Cats protection in bridgend 01656 724396

or

Maws 01656 653456 (who are a rescue centre)

I know your not in there area but is closer than cardiff. xxx


----------



## animalmad2 (Jul 8, 2009)

I too would love to help out but live just too far away from you .
Have you tried Manytears ,or maybe Bristol and wales cat rescue?.
I really hope you can get something sorted out soon.


----------



## Teapotty (Jul 22, 2009)

Kath, bless you, the lady at the second number you sugested let us take the cats there this afternoon. She was not really surprised that there were lots of abandoned cats at the moment as people were not taking them on because of holidays. She didn't think that they would be around for long as they are nice looking cats, neutered and less than a year old. The place was really quite nice, I don't know what I was expecting but was very pleased.

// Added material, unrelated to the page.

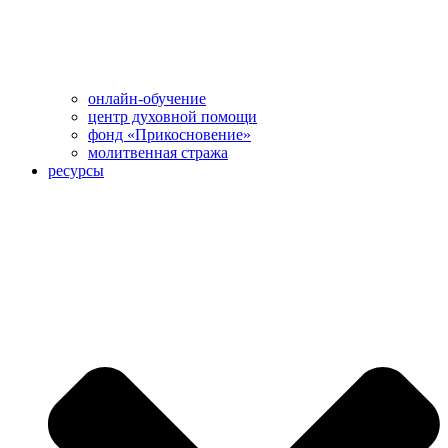
онлайн-обучение
центр духовной помощи
фонд «Прикосновение»
молитвенная стража
ресурсы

Animalmad, yes I have tried and tried and tried to get in touch with Many Tears. They just don't pick up their phone during the day and the chap that I got hold of in the evening said that I had to phone back in the daytime, ha!!!

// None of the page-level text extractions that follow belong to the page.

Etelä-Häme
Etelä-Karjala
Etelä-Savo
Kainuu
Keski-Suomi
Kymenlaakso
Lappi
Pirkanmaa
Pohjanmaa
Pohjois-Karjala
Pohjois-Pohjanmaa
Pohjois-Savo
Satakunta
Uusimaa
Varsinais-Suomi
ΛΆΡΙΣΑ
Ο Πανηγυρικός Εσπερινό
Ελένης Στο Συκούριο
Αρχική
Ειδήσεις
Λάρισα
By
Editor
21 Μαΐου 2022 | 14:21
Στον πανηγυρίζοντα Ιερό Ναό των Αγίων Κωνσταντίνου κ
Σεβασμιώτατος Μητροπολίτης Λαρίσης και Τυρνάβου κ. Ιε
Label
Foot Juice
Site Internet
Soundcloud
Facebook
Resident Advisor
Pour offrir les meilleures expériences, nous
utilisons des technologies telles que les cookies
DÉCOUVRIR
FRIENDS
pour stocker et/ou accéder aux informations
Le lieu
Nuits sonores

Thanks all for your suggestions. I am feeling so relieved for the poor little cats and hope they have a wonderful life with new family/families very soon. 

Now I can go and let my dogs out in the garden properly, without one of them trying to get into the shed and have supper


----------



## dipdog (Jan 24, 2009)

im glad things have worked out for you, bet the dogs are happy to have the garden back....


----------



## animalmad2 (Jul 8, 2009)

Hi That's good news so glad you are now sorted out and have found a place for the cats to go ,sorry you had a problem with my suggestion i hope life sorts itself out now for your family all the best .


----------



## emzybabe (Jun 30, 2009)

let the cats and dogs meet on neutral ground, most likely the cat will scratch the dogs noes and they'll leave each other alone from then on. or get an animal behaviorist. The best people to contact are your friends and family and see if they can look after them til shes sorted, he sounds like a right p***k!!! ...or go to the house when hes out and change all the locks


----------



## Teapotty (Jul 22, 2009)

Gosh, I would have been too afraid that one of the dogs would have lost an eye in the battle. Family, well apart from my daughter, they are all down in Cornwall or Essex. Friends, believe me, we did try but was a no go. She now has a house she is hoping to move into next week, very quickly arranged but no pets allowed. There is no back garden anyway, just a small yard at back of the house. Things are never easy.

Once again, I would like to express my gratitude at your concern and interest for these poor kitties. I am going to phone the lady at the rescue place in another week to see if they have new homes yet.


----------



## Midnight (Jan 17, 2009)

I really hope the poor little mites find a loving forever home  after all its not their fault


----------